═══ Data excerpts ═══

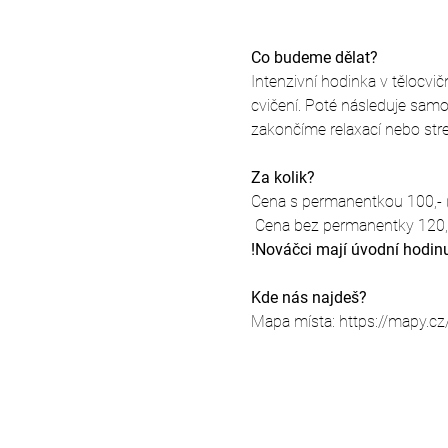
Co budeme dělat?
Intenzivní hodinka v tělocvi
cvičení. Poté následuje samo
zakončíme relaxací nebo str
Za kolik?
Cena s permanentkou 100,- (
 Cena bez permanentky 120,-
!Nováčci mají úvodní hodin
Kde nás najdeš?
Mapa místa: https://mapy.cz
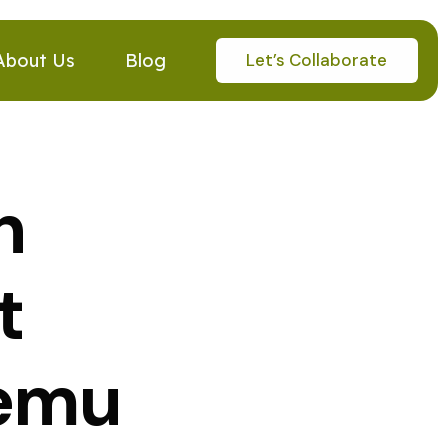
Let’s Collaborate
About Us
Blog
n
t
nemu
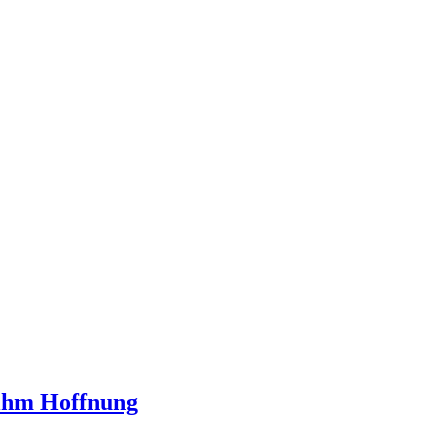
 ihm Hoffnung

═══

Exercise aim -> Transcribe each entry above exactly, apart from the pictures.

Reply to the task ->
Co budeme dělat?
Intenzivní hodinka v tělocvi
cvičení. Poté následuje samo
zakončíme relaxací nebo str
Za kolik?
Cena s permanentkou 100,- (
 Cena bez permanentky 120,-
!Nováčci mají úvodní hodin
Kde nás najdeš?
Mapa místa: https://mapy.cz
Let’s Collaborate
About Us
Blog
n
t
nemu
 ihm Hoffnung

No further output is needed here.